Output the data exactly, with every line intact.
++++
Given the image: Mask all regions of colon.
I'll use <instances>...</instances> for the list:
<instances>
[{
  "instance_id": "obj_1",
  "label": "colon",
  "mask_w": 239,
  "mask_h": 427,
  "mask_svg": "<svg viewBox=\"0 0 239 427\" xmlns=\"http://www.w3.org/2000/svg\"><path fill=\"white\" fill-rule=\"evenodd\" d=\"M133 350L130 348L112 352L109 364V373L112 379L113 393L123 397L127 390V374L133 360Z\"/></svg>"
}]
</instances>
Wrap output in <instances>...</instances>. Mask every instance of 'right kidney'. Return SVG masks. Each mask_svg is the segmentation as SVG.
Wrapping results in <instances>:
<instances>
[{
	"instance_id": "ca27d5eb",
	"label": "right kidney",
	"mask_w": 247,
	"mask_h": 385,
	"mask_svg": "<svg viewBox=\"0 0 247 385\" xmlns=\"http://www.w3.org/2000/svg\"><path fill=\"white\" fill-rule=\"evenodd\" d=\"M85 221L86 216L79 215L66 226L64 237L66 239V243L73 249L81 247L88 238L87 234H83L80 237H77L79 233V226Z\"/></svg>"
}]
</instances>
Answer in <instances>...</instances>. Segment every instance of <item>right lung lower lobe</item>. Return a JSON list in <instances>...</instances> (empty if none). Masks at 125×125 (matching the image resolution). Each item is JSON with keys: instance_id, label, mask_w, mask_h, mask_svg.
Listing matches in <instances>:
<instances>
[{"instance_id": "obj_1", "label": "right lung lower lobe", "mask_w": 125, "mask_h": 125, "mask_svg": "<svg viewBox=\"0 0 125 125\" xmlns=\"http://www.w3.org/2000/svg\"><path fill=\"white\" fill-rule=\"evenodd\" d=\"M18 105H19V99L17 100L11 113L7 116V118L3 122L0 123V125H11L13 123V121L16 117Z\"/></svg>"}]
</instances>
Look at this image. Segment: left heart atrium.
++++
* Output below:
Given the image: Mask all regions of colon.
I'll use <instances>...</instances> for the list:
<instances>
[{
  "instance_id": "obj_1",
  "label": "colon",
  "mask_w": 239,
  "mask_h": 427,
  "mask_svg": "<svg viewBox=\"0 0 239 427\" xmlns=\"http://www.w3.org/2000/svg\"><path fill=\"white\" fill-rule=\"evenodd\" d=\"M133 350L130 348L112 352L109 364V373L112 379L113 393L123 397L127 390V374L133 360Z\"/></svg>"
}]
</instances>
Wrap output in <instances>...</instances>. Mask every instance of 'right kidney'. Return SVG masks. Each mask_svg is the segmentation as SVG.
Wrapping results in <instances>:
<instances>
[{
	"instance_id": "ca27d5eb",
	"label": "right kidney",
	"mask_w": 247,
	"mask_h": 385,
	"mask_svg": "<svg viewBox=\"0 0 247 385\" xmlns=\"http://www.w3.org/2000/svg\"><path fill=\"white\" fill-rule=\"evenodd\" d=\"M85 221L86 216L79 215L66 226L64 237L66 239V243L73 249L81 247L88 238L87 234H83L80 237H77L79 233V226Z\"/></svg>"
}]
</instances>
Answer in <instances>...</instances>. Segment every instance of <item>right lung lower lobe</item>. Return a JSON list in <instances>...</instances> (empty if none). Masks at 125×125 (matching the image resolution). Each item is JSON with keys: instance_id, label, mask_w, mask_h, mask_svg.
Listing matches in <instances>:
<instances>
[{"instance_id": "obj_1", "label": "right lung lower lobe", "mask_w": 125, "mask_h": 125, "mask_svg": "<svg viewBox=\"0 0 125 125\" xmlns=\"http://www.w3.org/2000/svg\"><path fill=\"white\" fill-rule=\"evenodd\" d=\"M18 105H19V99L17 100L11 113L7 116V118L3 122L0 123V125H11L13 123V121L16 117Z\"/></svg>"}]
</instances>
Look at this image. Segment: left heart atrium.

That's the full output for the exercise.